Converting the State Dict

The training script (train.py) doesn’t support any fancy saving/checkpointing methods, but it does optionally save the model right at the end of training into a safetensors file. In this notebook we’ll show how to load in these saved weights for downstream evaluation and usage. This should hopefully become unneeded as frameworks integrate the changes needed to make FSDP+QLoRA work natively.

As an example, let’s look at a model trained with the following command (using default settings for LoRA rank etc):

python train.py --save_model True --train_type qlora --output_dir qlora_output

We’ll load the saved state_dict, and then copy the relevant weights into a PEFT model to save via their TODO method.
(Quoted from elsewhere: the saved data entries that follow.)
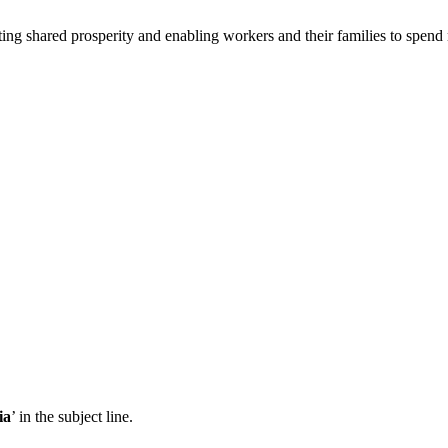
ing shared prosperity and enabling workers and their families to spend
ia
’ in the subject line.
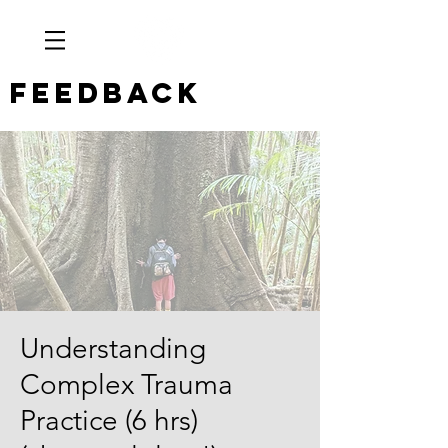
Feedback
Understanding
Complex Trauma
Practice (6 hrs)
Let’s start by loading the state dict. If you uncomment the print statement, you’ll see that for every linear layer that had a LoRA adapter, we have something like this:

base_model.model.model.layers.0.mlp.down_proj.base_layer.weight torch.bfloat16 torch.Size([11272192, 1])
base_model.model.model.layers.0.mlp.down_proj.lora_A.default.weight torch.bfloat16 torch.Size([8, 11008])
base_model.model.model.layers.0.mlp.down_proj.lora_B.default.weight torch.bfloat16 torch.Size([4096, 8])

The base weights are flattened and quantized 4-bit values, which we won’t need (we’ll load the original base model later), and the lora_A and lora_B adapters are the ones we’re interested in.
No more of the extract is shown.